My fingers fumble to unzip the tent. I can hear Moxy yowling her distress inside. I scoop her up in my arms, and she does this thing she does when she is really, really pleased to see me where she bites my face. And then she even smooches all over Jock, which is unusual because she’s mostly a bit stand-offish with him and not all cuddly like she is with Gus. I see her sniff at Jock’s side, examining him, and he whimpers and begins licking the spot with his tongue and I can see now where the bull got him. There’s a cut on his flank where he got nicked by the tip of the horn. Even though there’s blood, the wound is shallow. If I was a vet I don’t think I’d even do stitches, and Jock is licking it clean so he will be OK.
Jock and I lie there beside each other, both of us panting, exhausted from running all the way back, Moxy purring all around us. I shine the torch on my watch and see that it’s four am. I want to get out and search for Gus again but it would be better to wait until it’s light. At least I know he’s close now and we can find him when the dawn comes, but I’m not going back into the dark with the bull still out there. Gus can outrun him, I’m certain of that. But we’re not as quick. And so we lie there and when I get my breath back, I pick up my backpack and I zip and unzip it again. I do my rituals, until my heart is beating at the regular pace once more.
Not all rituals are bad. Mum used to say it was “our ritual”, whenever we went to see Willard Fox, to stop off on the way back in Parnassus at the dairy to get an ice cream.
If my friend Gemma was working, I’d always get a single cone of vanilla because Gemma does big scoops. But if Scary Mary was behind the counter then I’d have to go for a Choc Bomb because Scary Mary’s scoops are too stingy.
Scary Mary owns the Parnassus Dairy. She doesn’t let you browse the Horse & Pony either. She has a grumpy handwritten sign up over the magazine section that says: “Please purchase before you read. This is not a Library.”

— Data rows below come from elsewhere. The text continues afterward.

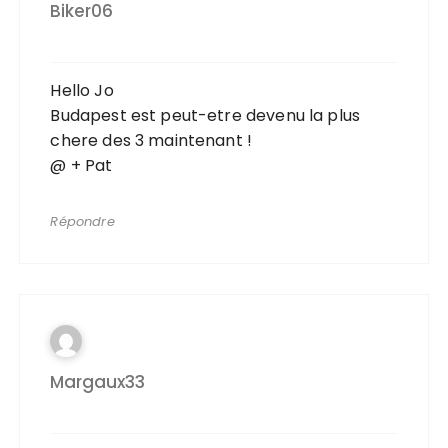
Biker06
Hello Jo
Budapest est peut-etre devenu la plus
chere des 3 maintenant !
@ + Pat
Répondre
Margaux33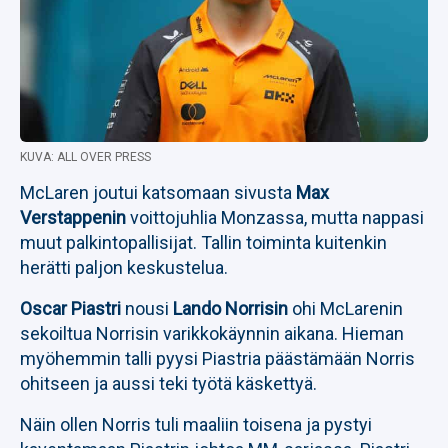
KUVA: ALL OVER PRESS
McLaren joutui katsomaan sivusta
Max
Verstappenin
voittojuhlia Monzassa, mutta nappasi
muut palkintopallisijat. Tallin toiminta kuitenkin
herätti paljon keskustelua.
Oscar Piastri
nousi
Lando Norrisin
ohi McLarenin
sekoiltua Norrisin varikkokäynnin aikana. Hieman
myöhemmin talli pyysi Piastria päästämään Norris
ohitseen ja aussi teki työtä käskettyä.
Näin ollen Norris tuli maaliin toisena ja pystyi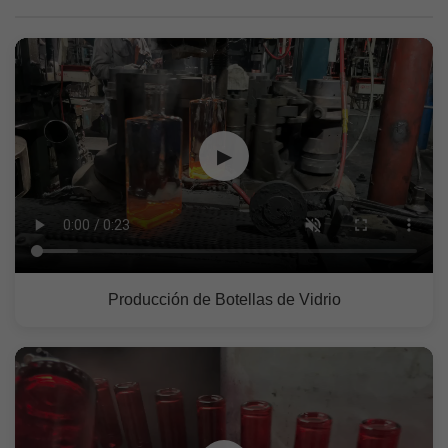
▶
Producción de Botellas de Vidrio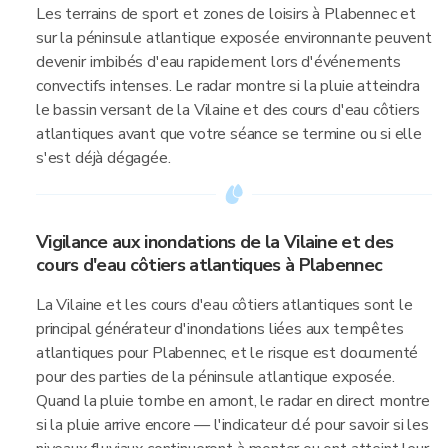
Les terrains de sport et zones de loisirs à Plabennec et
sur la péninsule atlantique exposée environnante peuvent
devenir imbibés d'eau rapidement lors d'événements
convectifs intenses. Le radar montre si la pluie atteindra
le bassin versant de la Vilaine et des cours d'eau côtiers
atlantiques avant que votre séance se termine ou si elle
s'est déjà dégagée.
Vigilance aux inondations de la Vilaine et des
cours d'eau côtiers atlantiques à Plabennec
La Vilaine et les cours d'eau côtiers atlantiques sont le
principal générateur d'inondations liées aux tempêtes
atlantiques pour Plabennec, et le risque est documenté
pour des parties de la péninsule atlantique exposée.
Quand la pluie tombe en amont, le radar en direct montre
si la pluie arrive encore — l'indicateur clé pour savoir si les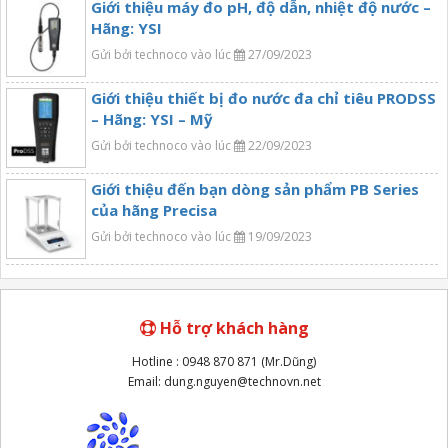
Giới thiệu máy đo pH, độ dẫn, nhiệt độ nước –
Hãng: YSI
Gửi bởi technoco vào lúc
27/09/2023
Giới thiệu thiết bị đo nước đa chỉ tiêu PRODSS
– Hãng: YSI – Mỹ
Gửi bởi technoco vào lúc
22/09/2023
Giới thiệu đến bạn dòng sản phẩm PB Series
của hãng Precisa
Gửi bởi technoco vào lúc
19/09/2023
Hỗ trợ khách hàng
Hotline : 0948 870 871 (Mr.Dũng)
Email: dung.nguyen@technovn.net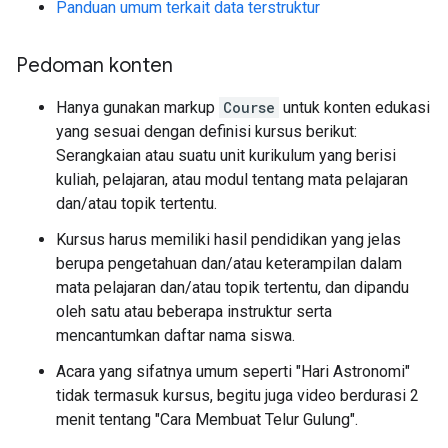
Panduan umum terkait data terstruktur
Pedoman konten
Hanya gunakan markup
Course
untuk konten edukasi
yang sesuai dengan definisi kursus berikut:
Serangkaian atau suatu unit kurikulum yang berisi
kuliah, pelajaran, atau modul tentang mata pelajaran
dan/atau topik tertentu.
Kursus harus memiliki hasil pendidikan yang jelas
berupa pengetahuan dan/atau keterampilan dalam
mata pelajaran dan/atau topik tertentu, dan dipandu
oleh satu atau beberapa instruktur serta
mencantumkan daftar nama siswa.
Acara yang sifatnya umum seperti "Hari Astronomi"
tidak termasuk kursus, begitu juga video berdurasi 2
menit tentang "Cara Membuat Telur Gulung".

Anyway, I’m in my tent doing my ritual with the backpack, and I’m thinking about Willard Fox and the very last time I saw him. We were rating all the things that give me OCD on a scale of one to ten, and then Willard Fox came to my backpack.
“On a scale of one to ten,” Willard Fox asks me, “where would you put the backpack, Evie?”

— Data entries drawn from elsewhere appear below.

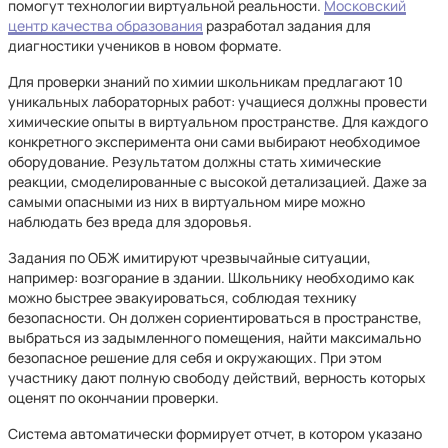
помогут технологии виртуальной реальности.
Московский
центр качества образования
разработал задания для
диагностики учеников в новом формате.
Для проверки знаний по химии школьникам предлагают 10
уникальных лабораторных работ: учащиеся должны провести
химические опыты в виртуальном пространстве. Для каждого
конкретного эксперимента они сами выбирают необходимое
оборудование. Результатом должны стать химические
реакции, смоделированные с высокой детализацией. Даже за
самыми опасными из них в виртуальном мире можно
наблюдать без вреда для здоровья.
Задания по ОБЖ имитируют чрезвычайные ситуации,
например: возгорание в здании. Школьнику необходимо как
можно быстрее эвакуироваться, соблюдая технику
безопасности. Он должен сориентироваться в пространстве,
выбраться из задымленного помещения, найти максимально
безопасное решение для себя и окружающих. При этом
участнику дают полную свободу действий, верность которых
оценят по окончании проверки.
Система автоматически формирует отчет, в котором указано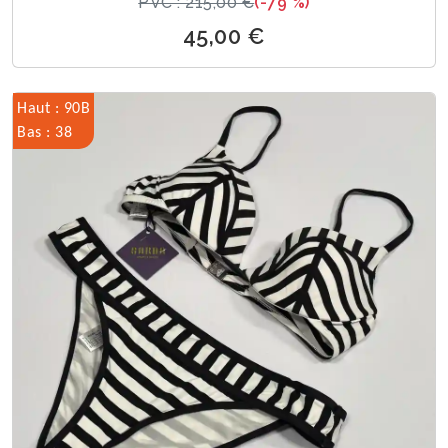
PVC : 215,00 €
(-79 %)
45,00 €
Haut : 90B
Bas : 38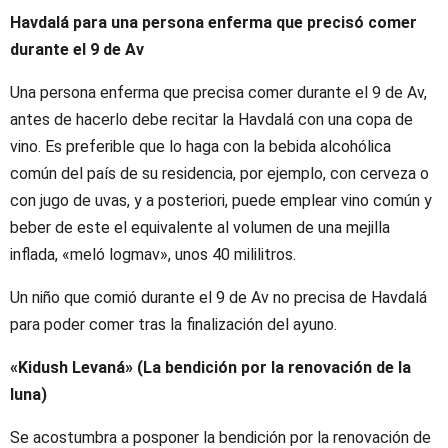
Havdalá para una persona enferma que precisó comer
durante el 9 de Av
Una persona enferma que precisa comer durante el 9 de Av,
antes de hacerlo debe recitar la Havdalá con una copa de
vino. Es preferible que lo haga con la bebida alcohólica
común del país de su residencia, por ejemplo, con cerveza o
con jugo de uvas, y a posteriori, puede emplear vino común y
beber de este el equivalente al volumen de una mejilla
inflada, «meló logmav», unos 40 mililitros.
Un niño que comió durante el 9 de Av no precisa de Havdalá
para poder comer tras la finalización del ayuno.
«Kidush Levaná» (La bendición por la renovación de la
luna)
Se acostumbra a posponer la bendición por la renovación de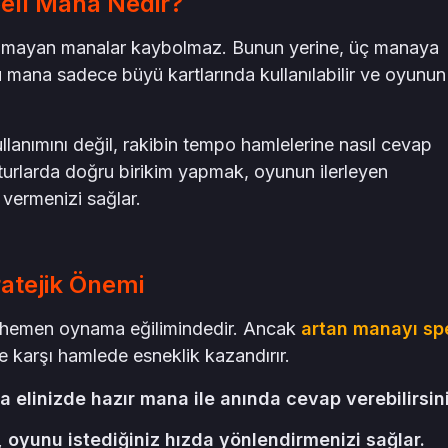
ell Mana Nedir?
nılmayan manalar kaybolmaz. Bunun yerine, üç manaya
 mana sadece büyü kartlarında kullanılabilir ve oyunun
lanımını değil, rakibin tempo hamlelerine nasıl cevap
n turlarda doğru birikim yapmak, oyunun ilerleyen
 vermenizi sağlar.
ratejik Önemi
rı hemen oynama eğilimindedir. Ancak
artan manayı spe
 karşı hamlede esneklik kazandırır.
 elinizde hazır mana ile anında cevap verebilirsini
 oyunu istediğiniz hızda yönlendirmenizi sağlar.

The backpack is my portable OCD world. You could take the sum of all my fears and shove them together and they would fit neatly inside that backpack. I look at Willard Fox. “A ten.”
“Evie,” Willard says, “I feel like we’ve been here together in the foothills for a long time now and you’ve done all this stuff in preparation, and now you’re ready. It’s time to go up Mount Everest.”
I know what he wants and it makes the bees in my brain start humming.
I mutter something about how I’ve done enough. My OCD is much better now, and maybe I don’t even need to come and see him any more, but Willard Fox still wants to look inside my backpack.
“What’s in there?” he asks me.
“It’s personal,” I say.
Willard Fox leans forward, his elbows on his knees. “Do you know what rust is, Evie?”
“Like on a car?” I say.
Willard Fox nods. “The thing about rust is, if you remove it, you have to get rid of all of it because if there’s still a little bit of it left then it grows back again.”